Russia then embarked on a sustained and ferocious campaign of military modernization. With no trust remaining in the West’s good faith and no CFE inspections or constraints on deployments and equipment levels in effect, Putin was free to build up his forces and put them wherever he chose — currently on Ukraine’s border.
Unlike its nuclear counterparts, CFE has never been famous. Even thoughtful analyses of NATO expansion tend to overlook the significance of its demolition. But today’s menacing situation is precisely what CFE was designed to avert and to do so through established structures, not ad hoc meetings, pleas and threats.
CFE would have constrained all sides, serving as a brake on any war in Europe. In contrast to mere “confidence building” measures, such as the Vienna Document Ukraine is now desperately invoking, CFE was a treaty ratified by parliaments. Its preservation and further adaptation could have given crucial reassurance to Russia without precluding further NATO expansion or the security choices of any state. Its loss is a blunder, perhaps one of great consequence.

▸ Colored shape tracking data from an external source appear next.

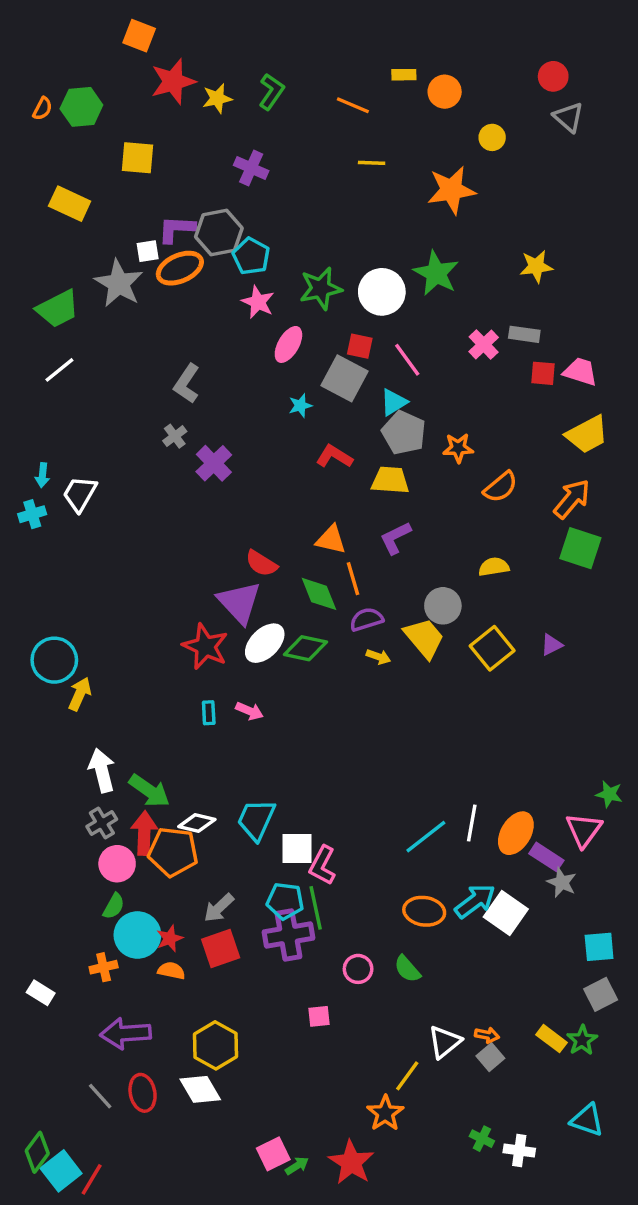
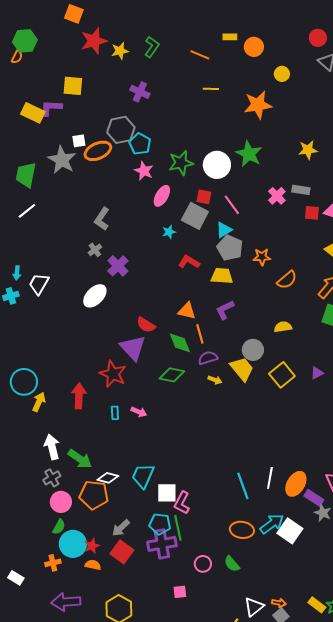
green hexagon: (81, 107) -> (25, 41), moved
purple L-shape: (176, 229) -> (51, 108), moved
green trapezoid: (58, 309) -> (26, 175), turned 128
white ellipse: (265, 643) -> (95, 296), moved
red arrow: (144, 833) -> (79, 396), moved
cyan line: (426, 837) -> (243, 486), turned -72
red square: (221, 949) -> (122, 552), turned -35

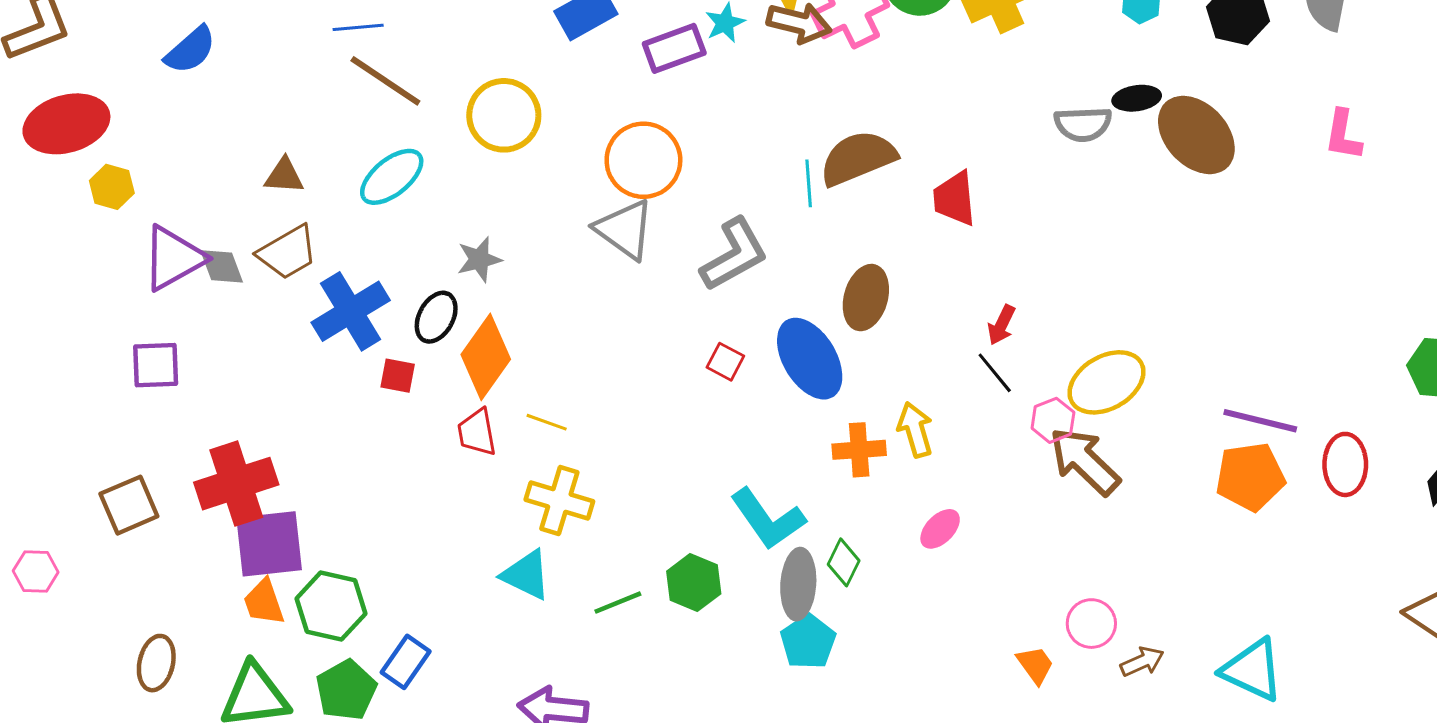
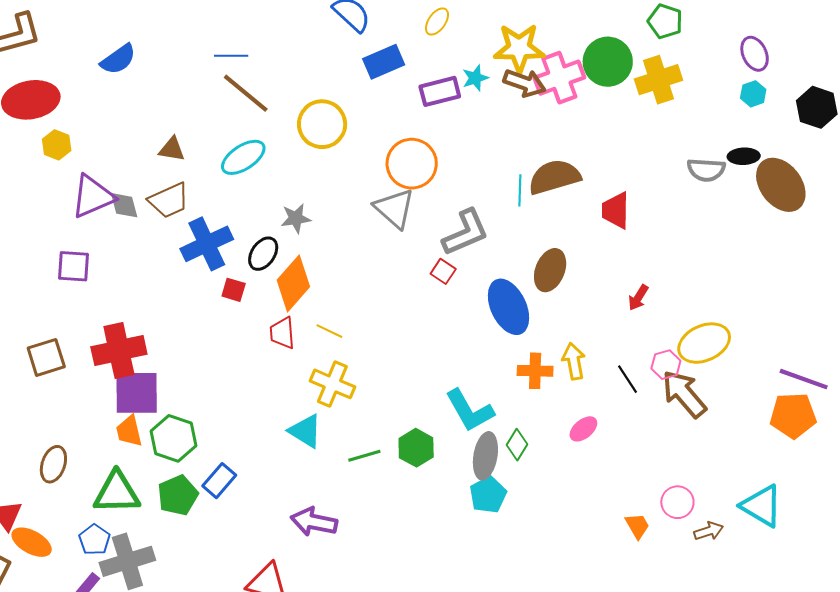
red square: (725, 362) -> (443, 271), moved
black line: (995, 373) -> (627, 379), moved
cyan triangle: (1252, 670) -> (762, 506), moved

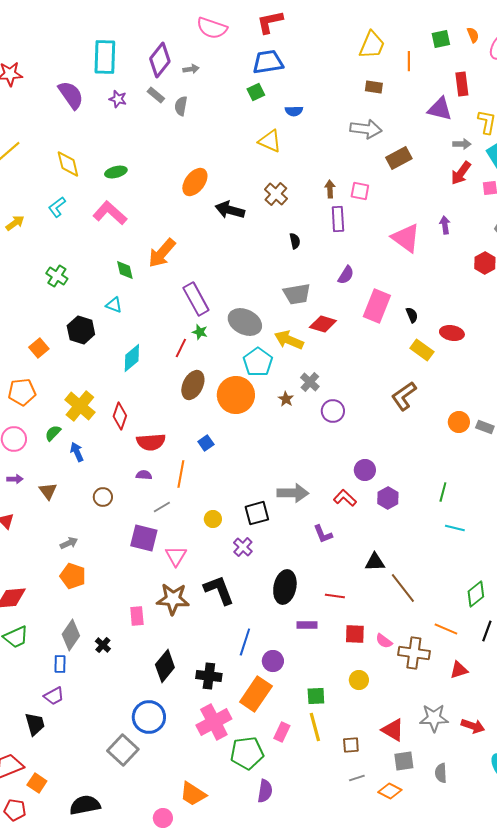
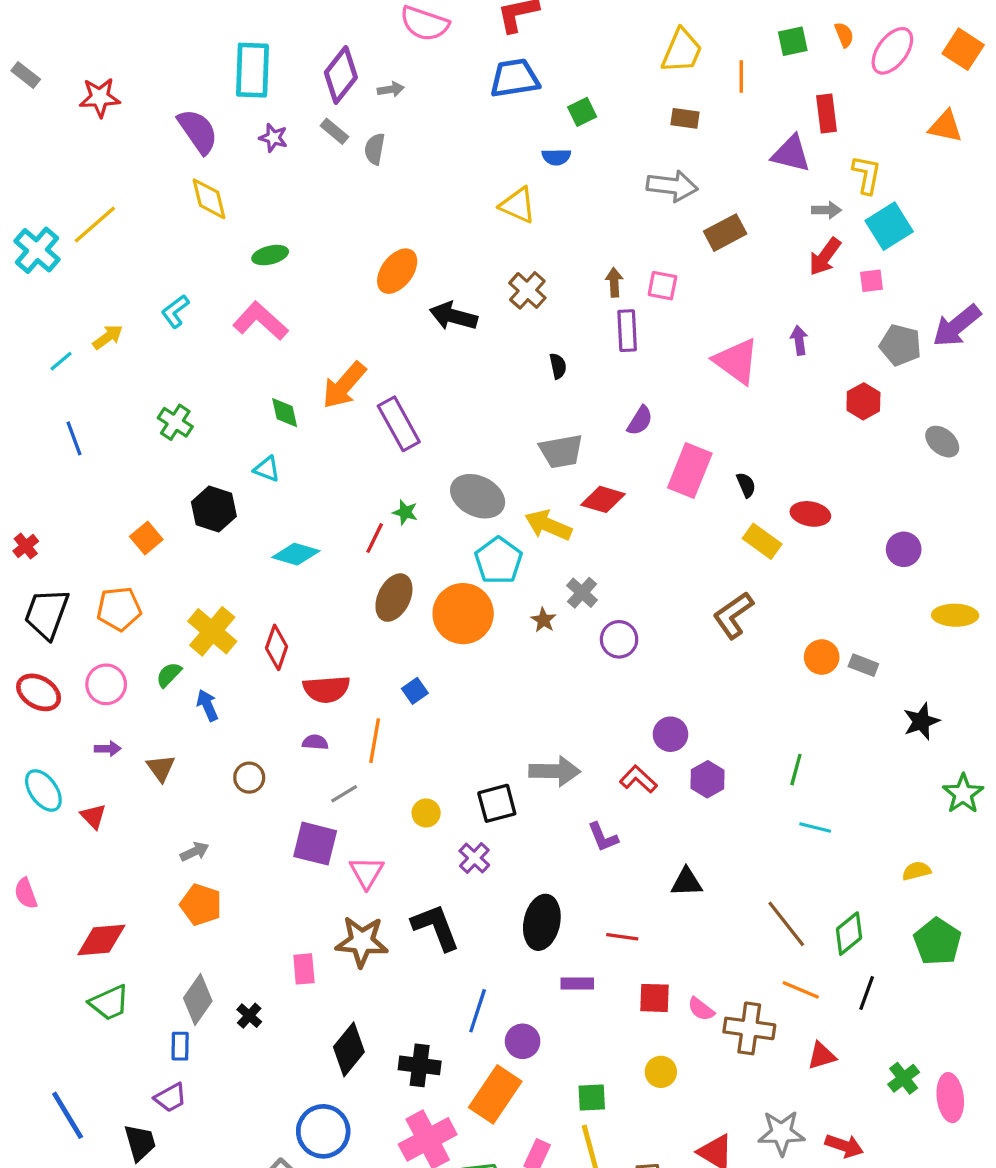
green square: (256, 92) -> (582, 112), moved
yellow diamond: (68, 164) -> (209, 199), moved
purple rectangle: (196, 299) -> (399, 424), moved
cyan diamond: (132, 358) -> (296, 554), turned 56
brown line: (403, 588) -> (786, 924), moved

If the present crisis can somehow be defused, a CFE-like process would provide a way to negotiate the tough issues while respecting the sovereignty of all participating states. In a rare mention of CFE, a recent Quincy Institute working group noted that the ACFE could provide “a solid basis for mutual restraint in military deployments.”
Much more could be possible. The CFE framework is flexible enough to incorporate new technologies, equipment categories and verification methods. Critically, all states party to the treaty would have a seat at the table, and both their territorial integrity and national interests would be acknowledged. Finally, a CFE-like process would channel conflict into sustained and serious diplomacy rather than literal battlefields.

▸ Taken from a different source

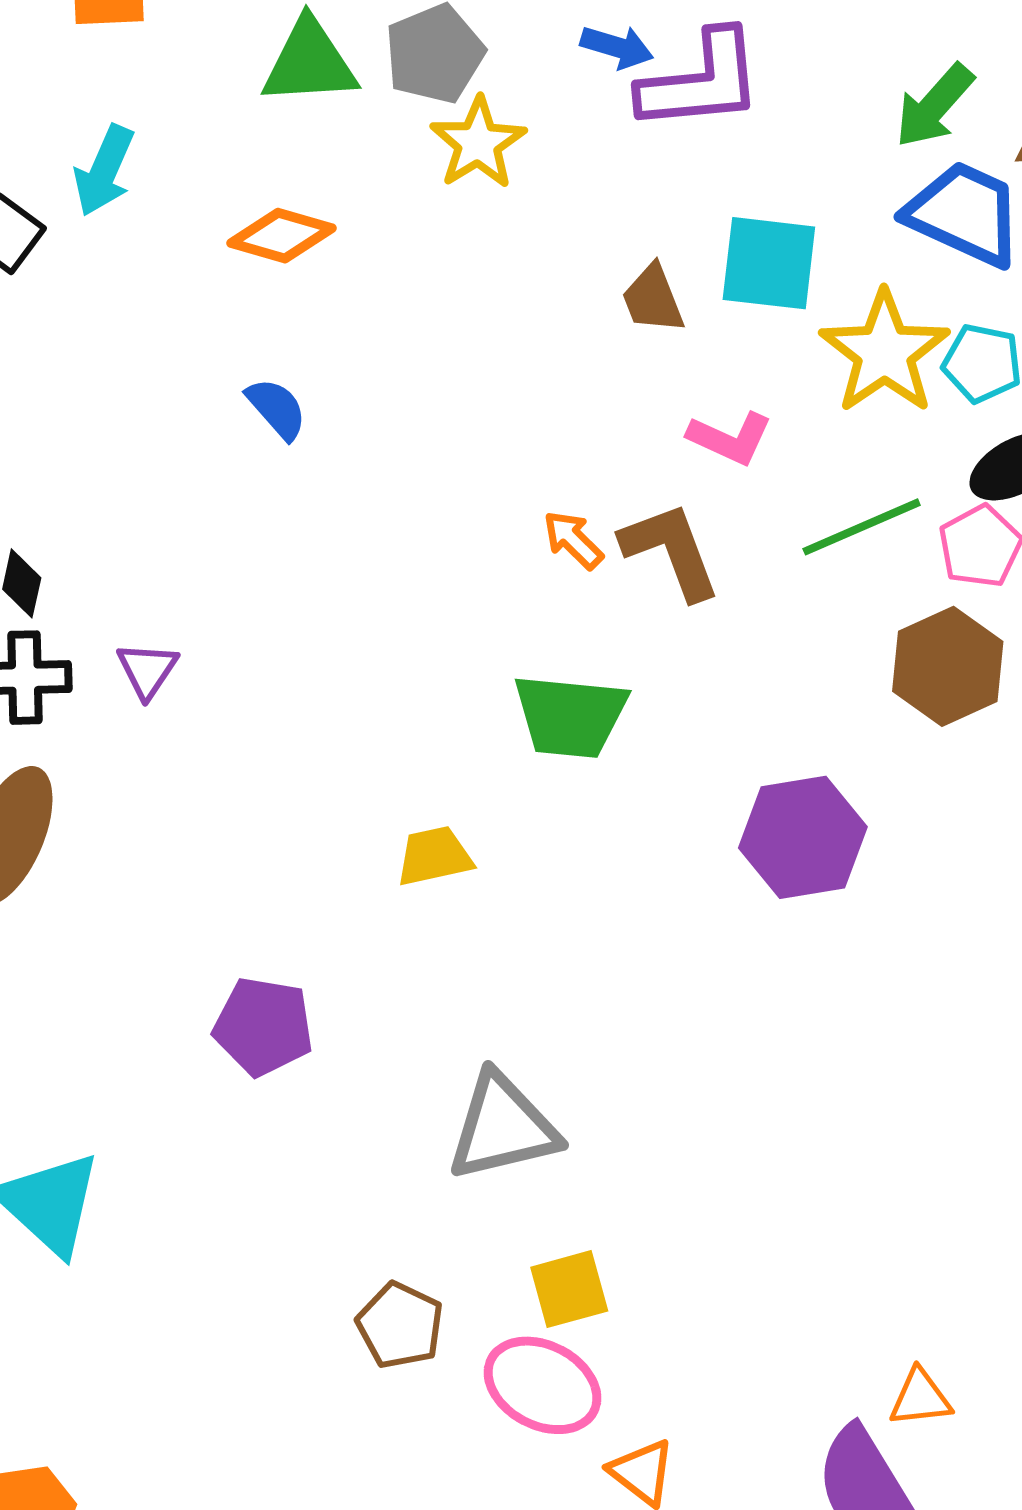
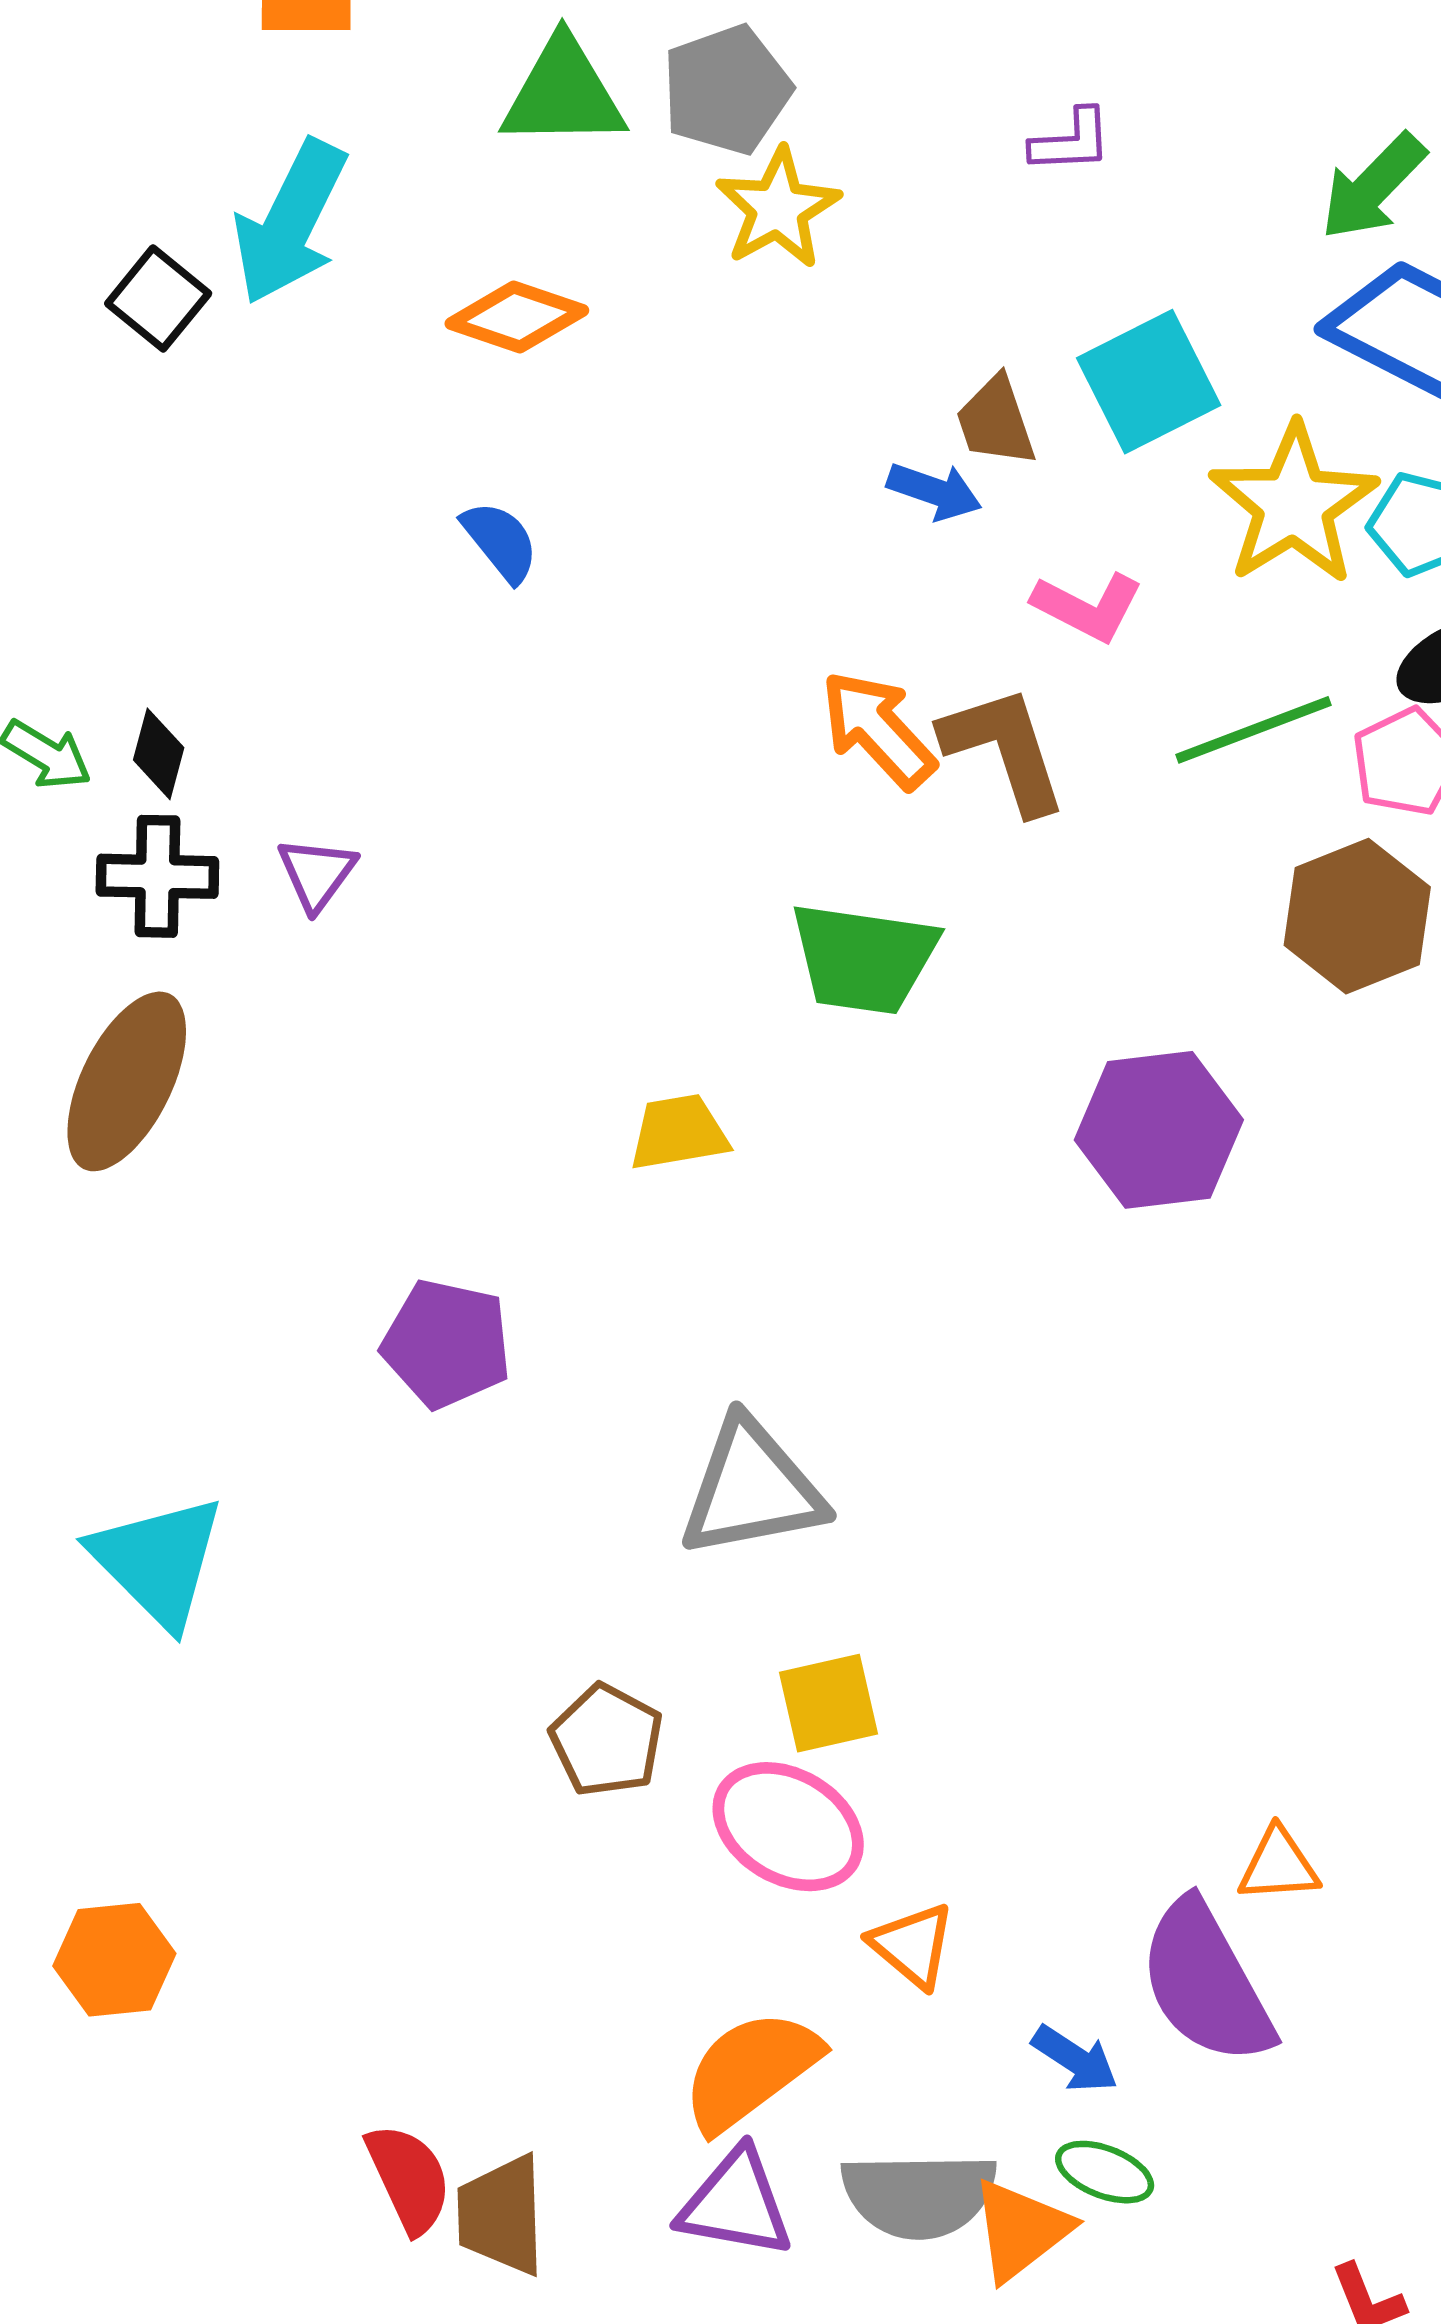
blue arrow: (617, 47) -> (934, 491), moved
purple L-shape: (701, 81) -> (1071, 141), size x0.5
cyan arrow: (104, 171) -> (290, 222), size x1.4
cyan square: (769, 263) -> (1149, 382), turned -36
orange arrow: (573, 540) -> (878, 730), size x1.5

But these are aspirations: all bets will be off if shooting starts.
CFE was credible arms control which also provided transparency and fostered communication. Its destruction was a blazingly clear signal that efforts to build an inclusive post-1991 European security system had failed. No one in the West cared much. The consequences of that tragic failure are playing out across the plains and marshes of Russia, Belarus and Ukraine today.